▶ [Your instructions] Range to reproduce from the entries below: the line with "Primarstufe", the line with "Prüfung: Abitur (Kl. 12)", and every line in between. Give them exactly and give nothing else.

*** Records for the exercise Section Begins ***

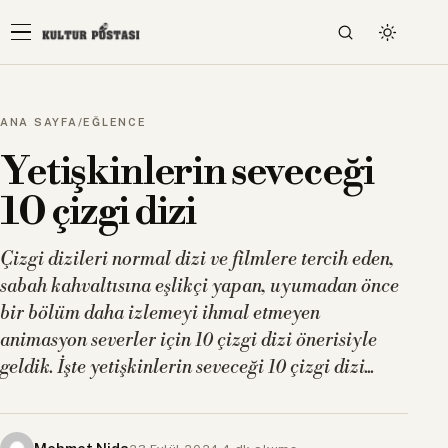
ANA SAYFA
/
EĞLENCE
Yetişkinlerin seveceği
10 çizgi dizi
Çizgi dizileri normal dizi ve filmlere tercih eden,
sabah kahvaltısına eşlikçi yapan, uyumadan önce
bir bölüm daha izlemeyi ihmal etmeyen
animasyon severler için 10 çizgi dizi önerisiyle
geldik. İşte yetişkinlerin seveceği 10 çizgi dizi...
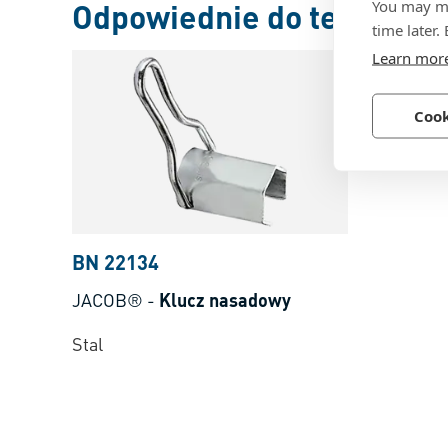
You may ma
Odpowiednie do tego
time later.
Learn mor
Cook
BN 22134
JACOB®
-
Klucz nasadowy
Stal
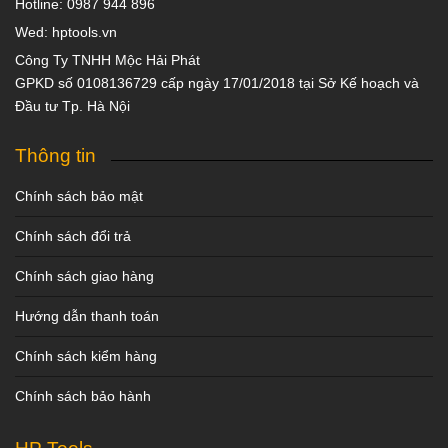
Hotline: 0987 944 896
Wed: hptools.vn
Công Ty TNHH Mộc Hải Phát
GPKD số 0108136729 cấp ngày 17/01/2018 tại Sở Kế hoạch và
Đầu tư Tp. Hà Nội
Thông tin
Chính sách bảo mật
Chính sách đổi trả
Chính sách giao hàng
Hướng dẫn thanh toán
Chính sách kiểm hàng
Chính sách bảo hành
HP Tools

*** Records for the exercise Section Ends ***
*** Records for the exercise Section Begins ***

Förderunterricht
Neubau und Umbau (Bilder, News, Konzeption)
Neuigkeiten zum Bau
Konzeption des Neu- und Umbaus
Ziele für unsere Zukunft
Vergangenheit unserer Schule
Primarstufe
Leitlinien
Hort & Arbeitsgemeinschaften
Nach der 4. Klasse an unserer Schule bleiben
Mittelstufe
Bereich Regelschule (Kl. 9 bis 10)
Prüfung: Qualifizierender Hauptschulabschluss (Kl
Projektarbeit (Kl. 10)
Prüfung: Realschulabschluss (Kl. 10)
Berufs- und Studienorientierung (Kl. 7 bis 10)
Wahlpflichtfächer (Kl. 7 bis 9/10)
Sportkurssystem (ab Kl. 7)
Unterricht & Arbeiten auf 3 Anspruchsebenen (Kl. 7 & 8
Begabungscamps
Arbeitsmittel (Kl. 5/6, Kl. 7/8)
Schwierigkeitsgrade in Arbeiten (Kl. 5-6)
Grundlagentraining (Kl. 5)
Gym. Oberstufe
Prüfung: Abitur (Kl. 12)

*** Records for the exercise Section Ends ***

▶ [Task answer]
Primarstufe
Leitlinien
Hort & Arbeitsgemeinschaften
Nach der 4. Klasse an unserer Schule bleiben
Mittelstufe
Bereich Regelschule (Kl. 9 bis 10)
Prüfung: Qualifizierender Hauptschulabschluss (Kl
Projektarbeit (Kl. 10)
Prüfung: Realschulabschluss (Kl. 10)
Berufs- und Studienorientierung (Kl. 7 bis 10)
Wahlpflichtfächer (Kl. 7 bis 9/10)
Sportkurssystem (ab Kl. 7)
Unterricht & Arbeiten auf 3 Anspruchsebenen (Kl. 7 & 8
Begabungscamps
Arbeitsmittel (Kl. 5/6, Kl. 7/8)
Schwierigkeitsgrade in Arbeiten (Kl. 5-6)
Grundlagentraining (Kl. 5)
Gym. Oberstufe
Prüfung: Abitur (Kl. 12)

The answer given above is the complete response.